WORK TO COMPLETE. Once the pictures are removed, output the remaining entries exactly as given.
[DATA EXCERPTS Boundary: Start]
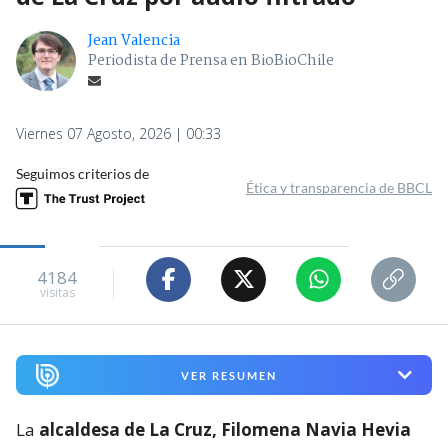
Jean Valencia
Periodista de Prensa en BioBioChile
Viernes 07 Agosto, 2026 | 00:33
Seguimos criterios de
Ética y transparencia de BBCL
4184
visitas
VER RESUMEN
La
alcaldesa de La Cruz, Filomena Navia Hevia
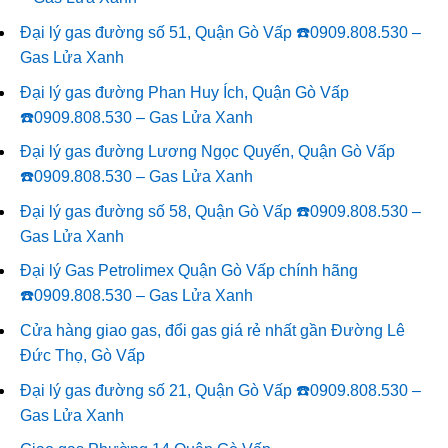
Đại lý gas đường số 51, Quận Gò Vấp ☎️0909.808.530 –
Gas Lửa Xanh
Đại lý gas đường Phan Huy Ích, Quận Gò Vấp
☎️0909.808.530 – Gas Lửa Xanh
Đại lý gas đường Lương Ngọc Quyến, Quận Gò Vấp
☎️0909.808.530 – Gas Lửa Xanh
Đại lý gas đường số 58, Quận Gò Vấp ☎️0909.808.530 –
Gas Lửa Xanh
Đại lý Gas Petrolimex Quận Gò Vấp chính hãng
☎️0909.808.530 – Gas Lửa Xanh
Cửa hàng giao gas, đổi gas giá rẻ nhất gần Đường Lê
Đức Thọ, Gò Vấp
Đại lý gas đường số 21, Quận Gò Vấp ☎️0909.808.530 –
Gas Lửa Xanh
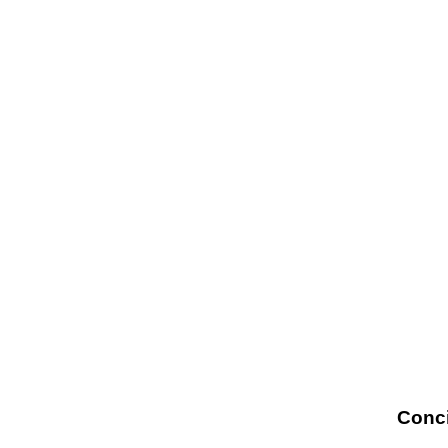
Conci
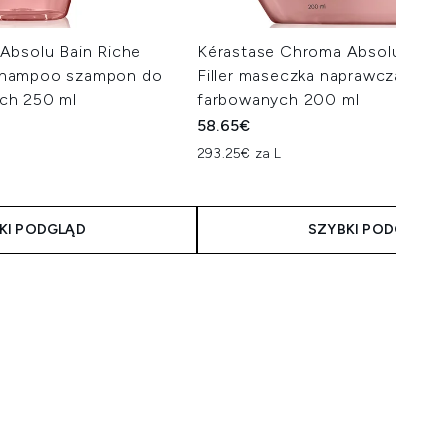
Absolu Bain Riche
Kérastase Chroma Absolu Mas
Shampoo szampon do
Filler maseczka naprawcza do 
ch 250 ml
farbowanych 200 ml
58.65€
293.25€ za L
KI PODGLĄD
SZYBKI PODGLĄD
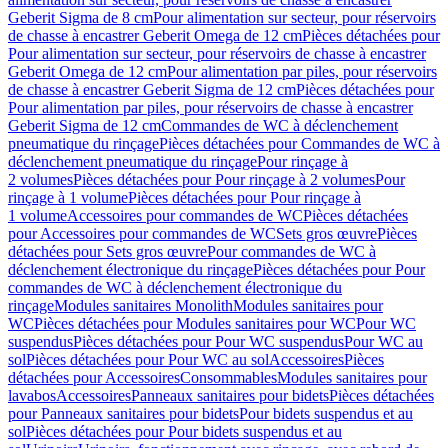
Geberit Sigma de 8 cm
Pour alimentation sur secteur, pour réservoirs
de chasse à encastrer Geberit Omega de 12 cm
Pièces détachées pour
Pour alimentation sur secteur, pour réservoirs de chasse à encastrer
Geberit Omega de 12 cm
Pour alimentation par piles, pour réservoirs
de chasse à encastrer Geberit Sigma de 12 cm
Pièces détachées pour
Pour alimentation par piles, pour réservoirs de chasse à encastrer
Geberit Sigma de 12 cm
Commandes de WC à déclenchement
pneumatique du rinçage
Pièces détachées pour Commandes de WC à
déclenchement pneumatique du rinçage
Pour rinçage à
2 volumes
Pièces détachées pour Pour rinçage à 2 volumes
Pour
rinçage à 1 volume
Pièces détachées pour Pour rinçage à
1 volume
Accessoires pour commandes de WC
Pièces détachées
pour Accessoires pour commandes de WC
Sets gros œuvre
Pièces
détachées pour Sets gros œuvre
Pour commandes de WC à
déclenchement électronique du rinçage
Pièces détachées pour Pour
commandes de WC à déclenchement électronique du
rinçage
Modules sanitaires Monolith
Modules sanitaires pour
WC
Pièces détachées pour Modules sanitaires pour WC
Pour WC
suspendus
Pièces détachées pour Pour WC suspendus
Pour WC au
sol
Pièces détachées pour Pour WC au sol
Accessoires
Pièces
détachées pour Accessoires
Consommables
Modules sanitaires pour
lavabos
Accessoires
Panneaux sanitaires pour bidets
Pièces détachées
pour Panneaux sanitaires pour bidets
Pour bidets suspendus et au
sol
Pièces détachées pour Pour bidets suspendus et au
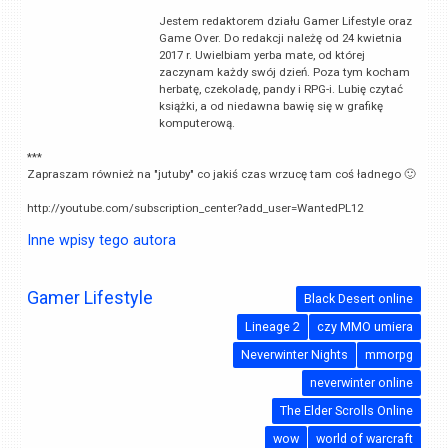
Jestem redaktorem działu Gamer Lifestyle oraz
Game Over. Do redakcji należę od 24 kwietnia
2017 r. Uwielbiam yerba mate, od której
zaczynam każdy swój dzień. Poza tym kocham
herbatę, czekoladę, pandy i RPG-i. Lubię czytać
książki, a od niedawna bawię się w grafikę
komputerową.
***
Zapraszam również na "jutuby" co jakiś czas wrzucę tam coś ładnego 🙂
http://youtube.com/subscription_center?add_user=WantedPL12
Inne wpisy tego autora
Gamer Lifestyle
Black Desert online
Lineage 2
czy MMO umiera
Neverwinter Nights
mmorpg
neverwinter online
The Elder Scrolls Online
wow
world of warcraft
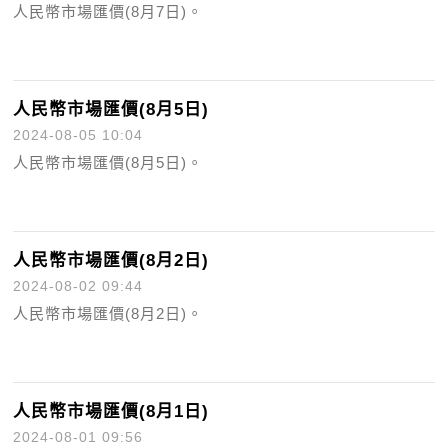
人民幣市場匯價(8月7日)。
人民幣市場匯價(8月5日)
2024-08-05 10:04
人民幣市場匯價(8月5日)。
人民幣市場匯價(8月2日)
2024-08-02 09:44
人民幣市場匯價(8月2日)。
人民幣市場匯價(8月1日)
2024-08-01 09:56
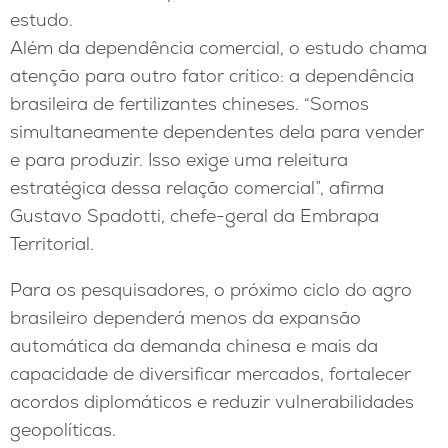
estudo.
Além da dependência comercial, o estudo chama
atenção para outro fator crítico: a dependência
brasileira de fertilizantes chineses. “Somos
simultaneamente dependentes dela para vender
e para produzir. Isso exige uma releitura
estratégica dessa relação comercial”, afirma
Gustavo Spadotti, chefe-geral da Embrapa
Territorial.
Para os pesquisadores, o próximo ciclo do agro
brasileiro dependerá menos da expansão
automática da demanda chinesa e mais da
capacidade de diversificar mercados, fortalecer
acordos diplomáticos e reduzir vulnerabilidades
geopolíticas.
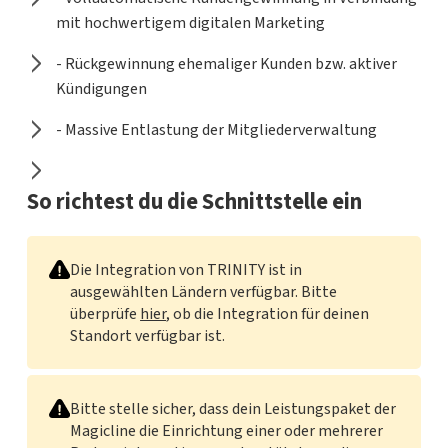
mit hochwertigem digitalen Marketing
- Rückgewinnung ehemaliger Kunden bzw. aktiver
Kündigungen
- Massive Entlastung der Mitgliederverwaltung
So richtest du die Schnittstelle ein
Die Integration von TRINITY ist in
ausgewählten Ländern verfügbar. Bitte
überprüfe
hier
, ob die Integration für deinen
Standort verfügbar ist.
Bitte stelle sicher, dass dein Leistungspaket der
Magicline die Einrichtung einer oder mehrerer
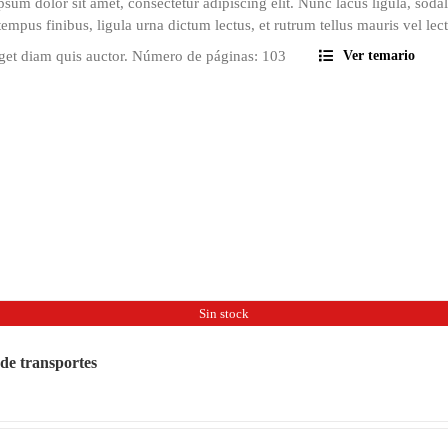
sum dolor sit amet, consectetur adipiscing elit. Nunc lacus ligula, sodal
tempus finibus, ligula urna dictum lectus, et rutrum tellus mauris vel lec
eget diam quis auctor. Número de páginas: 103
Ver temario
Sin stock
de transportes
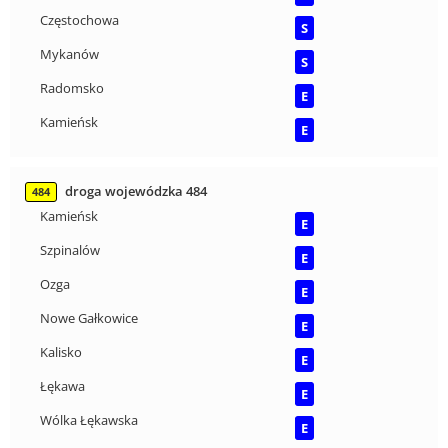
Częstochowa
S
Mykanów
S
Radomsko
E
Kamieńsk
E
droga wojewódzka 484
484
Kamieńsk
E
Szpinalów
E
Ozga
E
Nowe Gałkowice
E
Kalisko
E
Łękawa
E
Wólka Łękawska
E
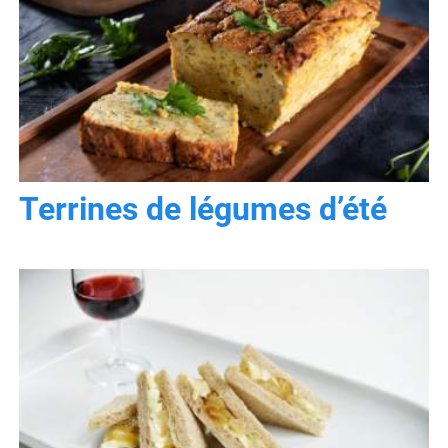
Terrines de légumes d’été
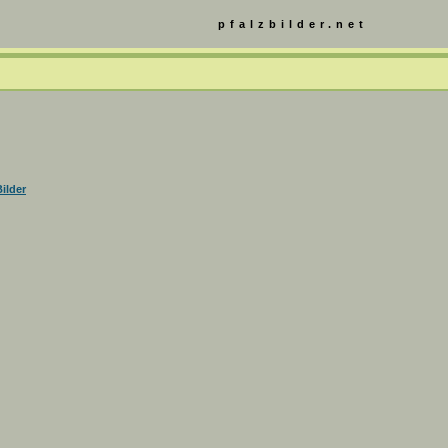
pfalzbilder.net
ilder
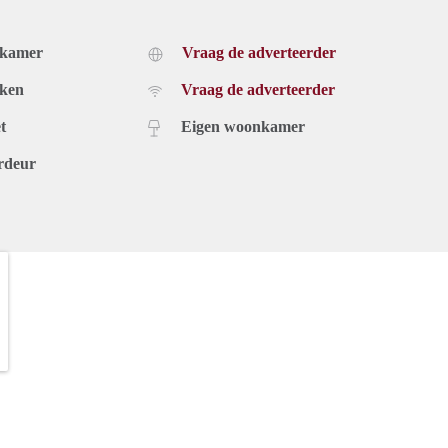
dkamer
Vraag de adverteerder
uken
Vraag de adverteerder
t
Eigen woonkamer
rdeur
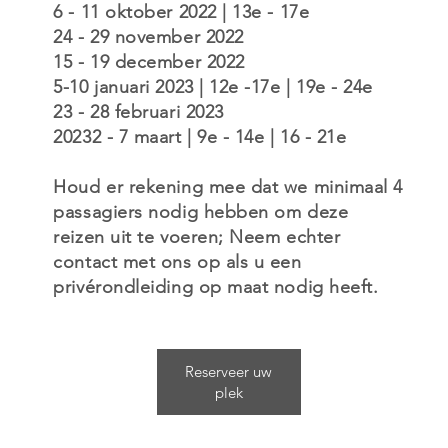
6 - 11 oktober 2022 | 13e - 17e
24 - 29 november 2022
15 - 19 december 2022
5-10 januari 2023 | 12e -17e | 19e - 24e
23 - 28 februari 2023
20232 - 7 maart | 9e - 14e | 16 - 21e
Houd er rekening mee dat we minimaal 4
passagiers nodig hebben om deze
reizen uit te voeren; Neem echter
contact met ons op als u een
privérondleiding op maat nodig heeft.
Reserveer uw
plek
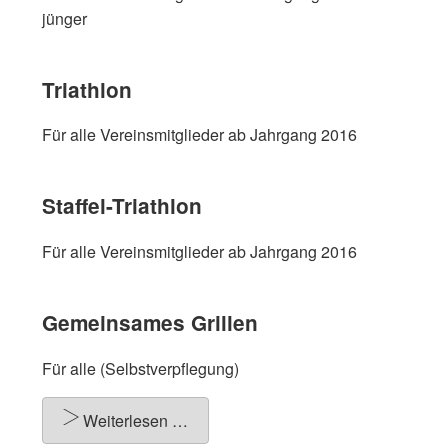
jünger
Triathlon
Für alle Vereinsmitglieder ab Jahrgang 2016
Staffel-Triathlon
Für alle Vereinsmitglieder ab Jahrgang 2016
Gemeinsames Grillen
Für alle (Selbstverpflegung)
Weiterlesen …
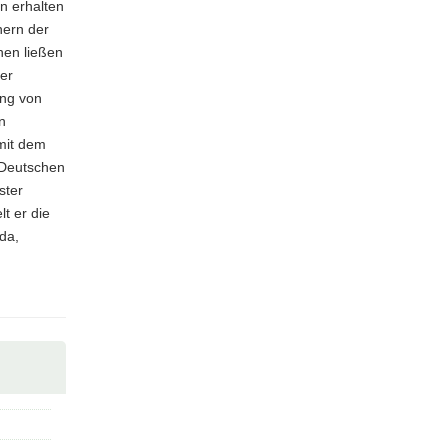
n erhalten
nern der
hen ließen
er
ung von
n
mit dem
 Deutschen
ster
t er die
da,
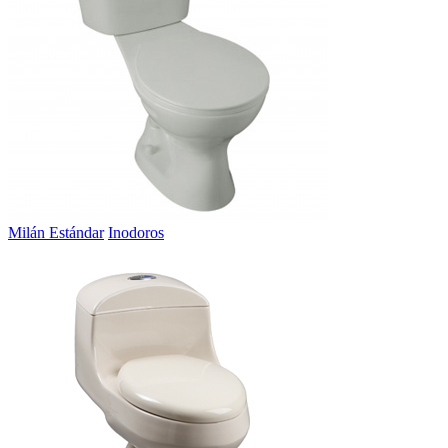
Milán Estándar
Inodoros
[DATA EXCERPTS Boundary: End]
RESPONSE.
Jean Valencia
Periodista de Prensa en BioBioChile
Viernes 07 Agosto, 2026 | 00:33
Seguimos criterios de
Ética y transparencia de BBCL
4184
visitas
VER RESUMEN
La
alcaldesa de La Cruz, Filomena Navia Hevia
Đại lý gas đường số 51, Quận Gò Vấp ☎️0909.808.530 –
Gas Lửa Xanh
Đại lý gas đường Phan Huy Ích, Quận Gò Vấp
☎️0909.808.530 – Gas Lửa Xanh
Đại lý gas đường Lương Ngọc Quyến, Quận Gò Vấp
☎️0909.808.530 – Gas Lửa Xanh
Đại lý gas đường số 58, Quận Gò Vấp ☎️0909.808.530 –
Gas Lửa Xanh
Đại lý Gas Petrolimex Quận Gò Vấp chính hãng
☎️0909.808.530 – Gas Lửa Xanh
Cửa hàng giao gas, đổi gas giá rẻ nhất gần Đường Lê
Đức Thọ, Gò Vấp
Đại lý gas đường số 21, Quận Gò Vấp ☎️0909.808.530 –
Gas Lửa Xanh
Conci
Absolu Bain Riche
Kérastase Chroma Absolu Mas
Shampoo szampon do
Filler maseczka naprawcza do 
ch 250 ml
farbowanych 200 ml
58.65€
293.25€ za L
KI PODGLĄD
SZYBKI PODGLĄD
Geberit Sigma de 8 cm
Pour alimentation sur secteur, pour réservoirs
de chasse à encastrer Geberit Omega de 12 cm
Pièces détachées pour
Pour alimentation sur secteur, pour réservoirs de chasse à encastrer
Geberit Omega de 12 cm
Pour alimentation par piles, pour réservoirs
de chasse à encastrer Geberit Sigma de 12 cm
Pièces détachées pour
Pour alimentation par piles, pour réservoirs de chasse à encastrer
Geberit Sigma de 12 cm
Commandes de WC à déclenchement
pneumatique du rinçage
Pièces détachées pour Commandes de WC à
déclenchement pneumatique du rinçage
Pour rinçage à
2 volumes
Pièces détachées pour Pour rinçage à 2 volumes
Pour
rinçage à 1 volume
Pièces détachées pour Pour rinçage à
1 volume
Accessoires pour commandes de WC
Pièces détachées
pour Accessoires pour commandes de WC
Sets gros œuvre
Pièces
détachées pour Sets gros œuvre
Pour commandes de WC à
déclenchement électronique du rinçage
Pièces détachées pour Pour
commandes de WC à déclenchement électronique du
rinçage
Modules sanitaires Monolith
Modules sanitaires pour
WC
Pièces détachées pour Modules sanitaires pour WC
Pour WC
suspendus
Pièces détachées pour Pour WC suspendus
Pour WC au
sol
Pièces détachées pour Pour WC au sol
Accessoires
Pièces
détachées pour Accessoires
Consommables
Modules sanitaires pour
lavabos
Accessoires
Panneaux sanitaires pour bidets
Pièces détachées
pour Panneaux sanitaires pour bidets
Pour bidets suspendus et au
sol
Pièces détachées pour Pour bidets suspendus et au
Jestem redaktorem działu Gamer Lifestyle oraz
Game Over. Do redakcji należę od 24 kwietnia
2017 r. Uwielbiam yerba mate, od której
zaczynam każdy swój dzień. Poza tym kocham
herbatę, czekoladę, pandy i RPG-i. Lubię czytać
książki, a od niedawna bawię się w grafikę
komputerową.
***
Zapraszam również na "jutuby" co jakiś czas wrzucę tam coś ładnego 🙂
http://youtube.com/subscription_center?add_user=WantedPL12
Inne wpisy tego autora
Gamer Lifestyle
Black Desert online
Lineage 2
czy MMO umiera
Neverwinter Nights
mmorpg
neverwinter online
The Elder Scrolls Online
wow
world of warcraft
人民幣市場匯價(8月7日)。
人民幣市場匯價(8月5日)
2024-08-05 10:04
人民幣市場匯價(8月5日)。
人民幣市場匯價(8月2日)
2024-08-02 09:44
人民幣市場匯價(8月2日)。
人民幣市場匯價(8月1日)
2024-08-01 09:56
estudo.
Além da dependência comercial, o estudo chama
atenção para outro fator crítico: a dependência
brasileira de fertilizantes chineses. “Somos
simultaneamente dependentes dela para vender
e para produzir. Isso exige uma releitura
estratégica dessa relação comercial”, afirma
Gustavo Spadotti, chefe-geral da Embrapa
Territorial.
Para os pesquisadores, o próximo ciclo do agro
brasileiro dependerá menos da expansão
automática da demanda chinesa e mais da
capacidade de diversificar mercados, fortalecer
acordos diplomáticos e reduzir vulnerabilidades
geopolíticas.
mit hochwertigem digitalen Marketing
- Rückgewinnung ehemaliger Kunden bzw. aktiver
Kündigungen
- Massive Entlastung der Mitgliederverwaltung
So richtest du die Schnittstelle ein
Die Integration von TRINITY ist in
ausgewählten Ländern verfügbar. Bitte
überprüfe
hier
, ob die Integration für deinen
Standort verfügbar ist.
Bitte stelle sicher, dass dein Leistungspaket der
Magicline die Einrichtung einer oder mehrerer
sum dolor sit amet, consectetur adipiscing elit. Nunc lacus ligula, sodal
tempus finibus, ligula urna dictum lectus, et rutrum tellus mauris vel lec
eget diam quis auctor. Número de páginas: 103
Ver temario
Sin stock
de transportes
Częstochowa
S
Mykanów
S
Radomsko
E
Kamieńsk
E
droga wojewódzka 484
484
Kamieńsk
E
Szpinalów
E
Ozga
E
Nowe Gałkowice
E
Kalisko
E
Łękawa
E
Wólka Łękawska
E
Terrines de légumes d’été
pfalzbilder.net
ilder
dkamer
Vraag de adverteerder
uken
Vraag de adverteerder
t
Eigen woonkamer
rdeur
6 - 11 oktober 2022 | 13e - 17e
24 - 29 november 2022
15 - 19 december 2022
5-10 januari 2023 | 12e -17e | 19e - 24e
23 - 28 februari 2023
20232 - 7 maart | 9e - 14e | 16 - 21e
Houd er rekening mee dat we minimaal 4
passagiers nodig hebben om deze
reizen uit te voeren; Neem echter
contact met ons op als u een
privérondleiding op maat nodig heeft.
Reserveer uw
plek
jünger
Triathlon
Für alle Vereinsmitglieder ab Jahrgang 2016
Staffel-Triathlon
Für alle Vereinsmitglieder ab Jahrgang 2016
Gemeinsames Grillen
Für alle (Selbstverpflegung)
Weiterlesen …
n erhalten
nern der
hen ließen
er
ung von
n
mit dem
 Deutschen
ster
t er die
da,
Milán Estándar
Inodoros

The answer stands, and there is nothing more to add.